En réaction à l’annonce, lundi 23 janvier, d’un sixième report du jugement dans l’affaire concernant l’éminent défenseur des droits humains Nabeel Rajab, la directrice adjointe chargée des campagnes au sein du bureau régional d’Amnesty International à Beyrouth, Samah Hadid, a déclaré :

« Les autorités bahreïnites doivent cesser de jouer avec la liberté de Nabeel Rajab. Cet homme a été arrêté et libéré à maintes reprises au cours des cinq dernières années et a l’interdiction de quitter le pays. En reportant son procès pour la sixième fois aujourd’hui, elles le tiennent cruellement en haleine pour le punir de son militantisme pacifique.
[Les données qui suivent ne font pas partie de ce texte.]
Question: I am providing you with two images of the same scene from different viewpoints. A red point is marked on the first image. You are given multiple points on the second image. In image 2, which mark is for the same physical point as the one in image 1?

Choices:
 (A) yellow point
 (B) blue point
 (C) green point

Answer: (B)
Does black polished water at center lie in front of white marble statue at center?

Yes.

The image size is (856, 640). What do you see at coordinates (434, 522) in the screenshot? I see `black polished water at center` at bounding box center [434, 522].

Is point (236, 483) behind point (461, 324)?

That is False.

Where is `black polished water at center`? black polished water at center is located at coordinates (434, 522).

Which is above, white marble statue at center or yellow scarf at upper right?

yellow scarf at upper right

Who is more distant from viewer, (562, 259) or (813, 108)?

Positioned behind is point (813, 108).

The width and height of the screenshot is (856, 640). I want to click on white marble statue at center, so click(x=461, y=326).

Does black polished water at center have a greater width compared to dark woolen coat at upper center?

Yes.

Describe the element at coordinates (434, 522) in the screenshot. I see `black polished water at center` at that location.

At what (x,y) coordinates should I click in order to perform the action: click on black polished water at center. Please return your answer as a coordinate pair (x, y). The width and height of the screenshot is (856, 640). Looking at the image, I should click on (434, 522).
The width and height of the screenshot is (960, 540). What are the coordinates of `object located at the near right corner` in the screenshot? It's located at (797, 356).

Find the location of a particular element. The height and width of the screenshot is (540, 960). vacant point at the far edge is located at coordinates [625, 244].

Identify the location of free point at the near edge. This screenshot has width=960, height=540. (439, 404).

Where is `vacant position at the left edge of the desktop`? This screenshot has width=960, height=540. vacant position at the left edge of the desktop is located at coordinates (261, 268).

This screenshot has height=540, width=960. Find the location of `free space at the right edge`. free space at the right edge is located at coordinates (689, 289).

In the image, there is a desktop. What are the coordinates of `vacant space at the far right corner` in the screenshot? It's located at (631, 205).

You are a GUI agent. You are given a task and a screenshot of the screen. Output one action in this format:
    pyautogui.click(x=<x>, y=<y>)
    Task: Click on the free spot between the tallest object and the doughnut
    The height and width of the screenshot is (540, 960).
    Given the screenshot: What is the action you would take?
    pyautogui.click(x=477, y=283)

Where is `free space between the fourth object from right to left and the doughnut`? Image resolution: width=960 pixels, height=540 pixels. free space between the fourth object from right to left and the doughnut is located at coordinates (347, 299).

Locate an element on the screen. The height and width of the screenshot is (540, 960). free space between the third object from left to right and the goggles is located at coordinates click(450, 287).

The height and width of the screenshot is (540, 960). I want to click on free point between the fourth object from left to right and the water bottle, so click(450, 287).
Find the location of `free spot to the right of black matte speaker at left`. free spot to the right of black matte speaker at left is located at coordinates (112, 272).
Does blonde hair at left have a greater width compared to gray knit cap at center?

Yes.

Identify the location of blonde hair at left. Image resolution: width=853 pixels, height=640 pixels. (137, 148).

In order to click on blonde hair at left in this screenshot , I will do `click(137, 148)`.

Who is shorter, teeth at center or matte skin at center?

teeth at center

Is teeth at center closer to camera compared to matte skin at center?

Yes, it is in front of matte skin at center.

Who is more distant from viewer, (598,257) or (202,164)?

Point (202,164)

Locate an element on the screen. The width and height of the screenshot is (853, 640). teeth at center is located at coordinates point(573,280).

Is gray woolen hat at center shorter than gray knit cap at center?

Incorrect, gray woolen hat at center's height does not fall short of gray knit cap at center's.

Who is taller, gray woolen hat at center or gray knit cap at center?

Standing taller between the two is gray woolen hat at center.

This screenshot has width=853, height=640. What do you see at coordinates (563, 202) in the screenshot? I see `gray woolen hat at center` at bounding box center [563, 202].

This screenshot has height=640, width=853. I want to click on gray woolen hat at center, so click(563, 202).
Leur refus de le libérer en décembre malgré une décision judiciaire laisse penser qu’il s’agit d’une stratégie délibérée visant à le harceler.

« Au lieu de bafouer son droit à la liberté d’expression et de le priver de sa liberté, elles devraient cesser cette campagne de harcèlement, le libérer immédiatement et sans condition et abandonner toutes les poursuites engagées contre lui. »

Un jugement devait être rendu lundi 23 janvier dans une affaire concernant des tweets publiés par Nabeel Rajab en mars 2015, dans lesquels il dénonçait des actes de torture à la prison de Jaww et critiquait les homicides de civils imputables à la coalition menée par l’Arabie saoudite au Yémen. Cette audience a été reportée au 21 février. Nabeel Rajab est poursuivi pour « outrage aux autorités publiques », « outrage à un pays étranger » et « diffusion de fausses rumeurs en temps de guerre ». S’il est déclaré coupable, il risque jusqu’à 15 ans d’emprisonnement.

Le 28 décembre 2016, un tribunal bahreïnite a ordonné sa libération, mais les autorités ont refusé de le remettre en liberté. Il a été immédiatement réarrêté et placé en détention dans le cadre d’une autre enquête concernant des interviews télévisées qu’il a données en 2015 et 2016. Le ministère public l’avait accusé d’avoir publié et diffusé des rumeurs et de fausses informations au sujet de la situation interne du pays. Son procès pour ces faits a débuté lundi 23 janvier et a été suspendu jusqu’au 8 février.

Nabeel Rajab est en outre poursuivi à la suite d’un article publié en son nom dans le New York Times.